*** Begin section ***

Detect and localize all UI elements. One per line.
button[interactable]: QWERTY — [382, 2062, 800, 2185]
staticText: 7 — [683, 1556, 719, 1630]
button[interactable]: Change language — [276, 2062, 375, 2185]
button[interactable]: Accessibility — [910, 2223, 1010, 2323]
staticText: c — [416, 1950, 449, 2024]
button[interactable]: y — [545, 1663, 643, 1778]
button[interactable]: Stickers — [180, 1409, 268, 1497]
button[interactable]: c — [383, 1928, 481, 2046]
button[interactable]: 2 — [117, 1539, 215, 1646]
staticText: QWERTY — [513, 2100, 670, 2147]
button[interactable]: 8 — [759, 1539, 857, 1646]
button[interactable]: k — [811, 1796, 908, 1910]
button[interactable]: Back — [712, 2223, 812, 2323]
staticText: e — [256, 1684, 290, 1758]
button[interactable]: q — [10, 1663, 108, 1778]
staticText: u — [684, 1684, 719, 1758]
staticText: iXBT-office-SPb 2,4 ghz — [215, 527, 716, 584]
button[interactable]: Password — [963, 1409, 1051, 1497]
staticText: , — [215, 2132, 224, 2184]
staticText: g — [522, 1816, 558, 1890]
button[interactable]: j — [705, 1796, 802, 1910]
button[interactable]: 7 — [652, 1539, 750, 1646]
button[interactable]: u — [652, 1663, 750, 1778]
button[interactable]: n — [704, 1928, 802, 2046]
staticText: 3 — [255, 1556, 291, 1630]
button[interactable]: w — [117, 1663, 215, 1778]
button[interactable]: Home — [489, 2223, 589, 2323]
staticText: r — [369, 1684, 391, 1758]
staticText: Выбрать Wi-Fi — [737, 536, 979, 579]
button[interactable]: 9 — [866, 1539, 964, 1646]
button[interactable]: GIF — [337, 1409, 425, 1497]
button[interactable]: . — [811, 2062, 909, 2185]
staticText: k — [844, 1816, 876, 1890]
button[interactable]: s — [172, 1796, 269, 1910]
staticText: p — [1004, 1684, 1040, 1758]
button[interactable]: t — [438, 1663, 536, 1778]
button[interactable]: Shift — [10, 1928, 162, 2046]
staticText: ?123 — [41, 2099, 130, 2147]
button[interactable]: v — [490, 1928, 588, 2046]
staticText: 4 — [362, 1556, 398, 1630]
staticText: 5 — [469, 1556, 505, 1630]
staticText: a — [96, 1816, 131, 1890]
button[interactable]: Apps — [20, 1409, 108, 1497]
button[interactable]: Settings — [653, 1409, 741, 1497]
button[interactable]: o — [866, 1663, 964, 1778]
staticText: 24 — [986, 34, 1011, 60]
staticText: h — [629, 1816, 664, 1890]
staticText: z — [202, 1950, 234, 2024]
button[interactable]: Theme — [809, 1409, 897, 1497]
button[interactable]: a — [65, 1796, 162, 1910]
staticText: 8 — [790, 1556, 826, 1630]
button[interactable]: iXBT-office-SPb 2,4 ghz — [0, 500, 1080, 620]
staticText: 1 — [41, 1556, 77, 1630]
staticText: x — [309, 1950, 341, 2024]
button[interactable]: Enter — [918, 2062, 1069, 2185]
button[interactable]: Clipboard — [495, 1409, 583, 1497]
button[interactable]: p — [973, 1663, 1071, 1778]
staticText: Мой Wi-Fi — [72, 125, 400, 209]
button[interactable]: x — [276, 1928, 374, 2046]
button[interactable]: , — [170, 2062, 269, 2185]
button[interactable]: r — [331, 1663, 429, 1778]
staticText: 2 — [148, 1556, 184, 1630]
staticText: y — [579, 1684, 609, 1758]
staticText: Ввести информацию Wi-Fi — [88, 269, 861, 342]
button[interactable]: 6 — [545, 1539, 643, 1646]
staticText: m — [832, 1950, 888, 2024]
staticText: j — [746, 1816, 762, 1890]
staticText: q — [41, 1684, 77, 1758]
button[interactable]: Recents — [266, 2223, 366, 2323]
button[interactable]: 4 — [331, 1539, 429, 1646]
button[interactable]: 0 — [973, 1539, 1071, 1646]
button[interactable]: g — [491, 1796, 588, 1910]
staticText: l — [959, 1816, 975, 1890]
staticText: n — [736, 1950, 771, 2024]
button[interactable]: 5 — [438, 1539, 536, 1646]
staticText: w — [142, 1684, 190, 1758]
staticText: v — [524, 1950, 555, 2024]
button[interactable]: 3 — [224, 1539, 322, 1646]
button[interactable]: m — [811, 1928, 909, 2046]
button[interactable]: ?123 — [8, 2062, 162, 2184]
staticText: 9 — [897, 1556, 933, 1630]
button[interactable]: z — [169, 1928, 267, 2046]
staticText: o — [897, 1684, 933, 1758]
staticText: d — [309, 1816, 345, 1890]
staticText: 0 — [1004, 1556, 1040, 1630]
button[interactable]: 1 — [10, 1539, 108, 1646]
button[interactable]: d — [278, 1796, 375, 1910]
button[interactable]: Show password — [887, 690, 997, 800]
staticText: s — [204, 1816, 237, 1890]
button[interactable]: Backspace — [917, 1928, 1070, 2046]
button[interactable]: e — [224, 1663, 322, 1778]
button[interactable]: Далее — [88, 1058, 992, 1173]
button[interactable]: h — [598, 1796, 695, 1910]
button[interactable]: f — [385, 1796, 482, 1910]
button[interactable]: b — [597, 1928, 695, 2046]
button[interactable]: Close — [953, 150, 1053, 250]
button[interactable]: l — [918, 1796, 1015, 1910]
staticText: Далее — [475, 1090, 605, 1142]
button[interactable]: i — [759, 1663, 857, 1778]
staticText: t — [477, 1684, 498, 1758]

*** End section ***

■ **Task description**
Wherever the word "iXBT" occurs in the data above, copy the line it sits in.

■ **Exercise answer**
staticText: iXBT-office-SPb 2,4 ghz — [215, 527, 716, 584]
button[interactable]: iXBT-office-SPb 2,4 ghz — [0, 500, 1080, 620]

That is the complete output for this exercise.